@[email protected]

If I were a tech or software dev hiring manager, I would automatically reject all applications coming from free email services like gmail, protonmail, tutanota, outlook, etc. A nerd or hacker should already have their own domain name and email server, or institutional email account.

Also, using a free email service for any personal business is a HUGE data security risk, not just for the applicant, but for the company responding to the applicant. State agencies can snarf such communications to glean inside business information, then sell that information to your competitors, which is probably happening somewhere right now as I write this.

#InfoSec #Email #FreeEmail #Jobs #Gmail

@octade @janeadams @fifonetworks this take bothered me more than it should have. Blocking applicants because of the mail server they use is gatekeeping without adding any value to the already tough and sometimes humiliating hiring process and says more about the crappy hiring management than it does about the skills/willingness of the applicant.

Also, as someone who is currently managing security and risk, my job is to balance a need for secure, private communications with a business need for non-sensitive information to be easily transmitted. That means helping people decide what information is maybe not appropriate for *any* email communications, not running around blocking eleventy-billion mailboxes because I don’t like the oligarchy we live and work in.

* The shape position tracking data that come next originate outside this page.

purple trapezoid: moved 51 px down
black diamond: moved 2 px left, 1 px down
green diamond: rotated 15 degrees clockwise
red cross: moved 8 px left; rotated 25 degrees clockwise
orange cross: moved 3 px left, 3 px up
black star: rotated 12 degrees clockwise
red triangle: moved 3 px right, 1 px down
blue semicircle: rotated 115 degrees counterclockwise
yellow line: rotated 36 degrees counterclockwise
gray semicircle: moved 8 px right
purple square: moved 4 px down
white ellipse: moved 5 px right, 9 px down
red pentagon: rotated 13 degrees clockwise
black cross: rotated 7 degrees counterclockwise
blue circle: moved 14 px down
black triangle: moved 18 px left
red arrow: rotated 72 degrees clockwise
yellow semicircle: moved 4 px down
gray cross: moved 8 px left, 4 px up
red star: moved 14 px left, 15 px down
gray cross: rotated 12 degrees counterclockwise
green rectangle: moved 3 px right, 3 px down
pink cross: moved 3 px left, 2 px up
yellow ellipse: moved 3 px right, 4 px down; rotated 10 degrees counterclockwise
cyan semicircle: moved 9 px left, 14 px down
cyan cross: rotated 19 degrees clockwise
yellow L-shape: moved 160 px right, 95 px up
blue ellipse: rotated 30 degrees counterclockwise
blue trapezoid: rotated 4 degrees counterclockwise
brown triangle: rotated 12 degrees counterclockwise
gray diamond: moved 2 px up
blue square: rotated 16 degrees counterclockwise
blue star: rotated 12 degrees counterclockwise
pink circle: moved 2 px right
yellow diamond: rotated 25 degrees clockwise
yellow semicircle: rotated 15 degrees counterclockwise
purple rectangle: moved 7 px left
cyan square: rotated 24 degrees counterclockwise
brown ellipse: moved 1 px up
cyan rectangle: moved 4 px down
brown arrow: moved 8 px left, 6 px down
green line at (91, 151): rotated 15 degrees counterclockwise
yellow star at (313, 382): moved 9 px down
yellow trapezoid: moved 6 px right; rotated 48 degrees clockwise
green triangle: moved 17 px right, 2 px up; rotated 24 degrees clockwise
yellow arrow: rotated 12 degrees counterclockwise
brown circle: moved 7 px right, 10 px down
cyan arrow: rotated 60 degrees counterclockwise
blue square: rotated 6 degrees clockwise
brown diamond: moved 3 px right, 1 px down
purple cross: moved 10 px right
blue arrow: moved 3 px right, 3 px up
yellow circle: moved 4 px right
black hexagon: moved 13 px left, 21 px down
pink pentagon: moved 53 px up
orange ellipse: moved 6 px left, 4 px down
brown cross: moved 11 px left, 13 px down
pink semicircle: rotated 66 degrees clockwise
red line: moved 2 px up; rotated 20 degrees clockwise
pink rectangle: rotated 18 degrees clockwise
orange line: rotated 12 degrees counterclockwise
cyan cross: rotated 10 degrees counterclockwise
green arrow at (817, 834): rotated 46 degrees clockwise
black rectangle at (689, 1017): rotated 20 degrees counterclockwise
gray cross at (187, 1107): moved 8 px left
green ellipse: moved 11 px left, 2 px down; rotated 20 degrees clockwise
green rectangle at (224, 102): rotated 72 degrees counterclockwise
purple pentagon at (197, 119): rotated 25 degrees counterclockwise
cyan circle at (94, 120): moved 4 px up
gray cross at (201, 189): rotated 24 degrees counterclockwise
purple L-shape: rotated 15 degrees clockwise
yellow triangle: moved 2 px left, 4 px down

@btanderson @octade @janeadams @fifonetworks very much agree, security is always risk management and balancing needs. There are good (anti monopolistic, privacy) reasons not to use gmail & outlook, but self-hosting mail says not a lot about the security of the mails.
Also Tutanaota and Proton have paid options, so are these somehow better according to that reasoning? And regarding institutional mail as a "good" option: most orgs use o365, so we are back to outlook.

@janeadams @octade @fifonetworks @thasl

yeah, exactly.

On a purely pragmatic operational level, the help desk is now in flames because of the ridiculous number of user tickets created for blocked emails from institutional adomains hosted on o365 or gsuite.

@octade @janeadams @fifonetworks

Long ago, I ran (and wrote much of) the email service for a popular regional ISP.

When that relationship ended, I considered running my own email and sundries like DNS - and as a professional, rejected it as a bad idea.

Here's my reasoning: assume just for kicks I am TEN TIMES more awesome than your average google email guru. i'm not, but just for argument's sake, assume that.

Can I do a better job than a multi-billion dollar company hiring *thousands* of competent devs and ops staff? For free? Do I want to work for free? I hope it's obvious the answer is "hell no". Features and stability take time and effort - trust me on that. And google can and did do a much better job than I could hope to do solo on a shoestring budget.

That was 2 decades ago. Email is far uglier now to competently set up and admin from scratch. If I see someone with their own domain, it suggests they have a lot of free time and DIY compulsion, or are paying someone. Either way it's neither compelling nor disqualifying.

Google provides an incredibly stable service with top-notch security (you *are* using a hardware token right?) for free. And if you need to grow they can accommodate. It's a pity they dropped the "do no evil" bit - If I move off them (as I have for search and browsers) - that's going to be why, not their technical chops.

@tbortels @octade @janeadams @fifonetworks most people with their own domains in 2024 are just google workspace customers

@cryptadamist @octade @janeadams @fifonetworks

That or microsoft (so many outlook users) or other cloud providers. Absolutely.

I wonder how many domains actually serve their own mail anymore. Damn few, but I know some die-hards who I expect still do it. Gotta be sub-1%.

@tbortels @octade @janeadams @fifonetworks i have a friend who still does it. i think he's nuts.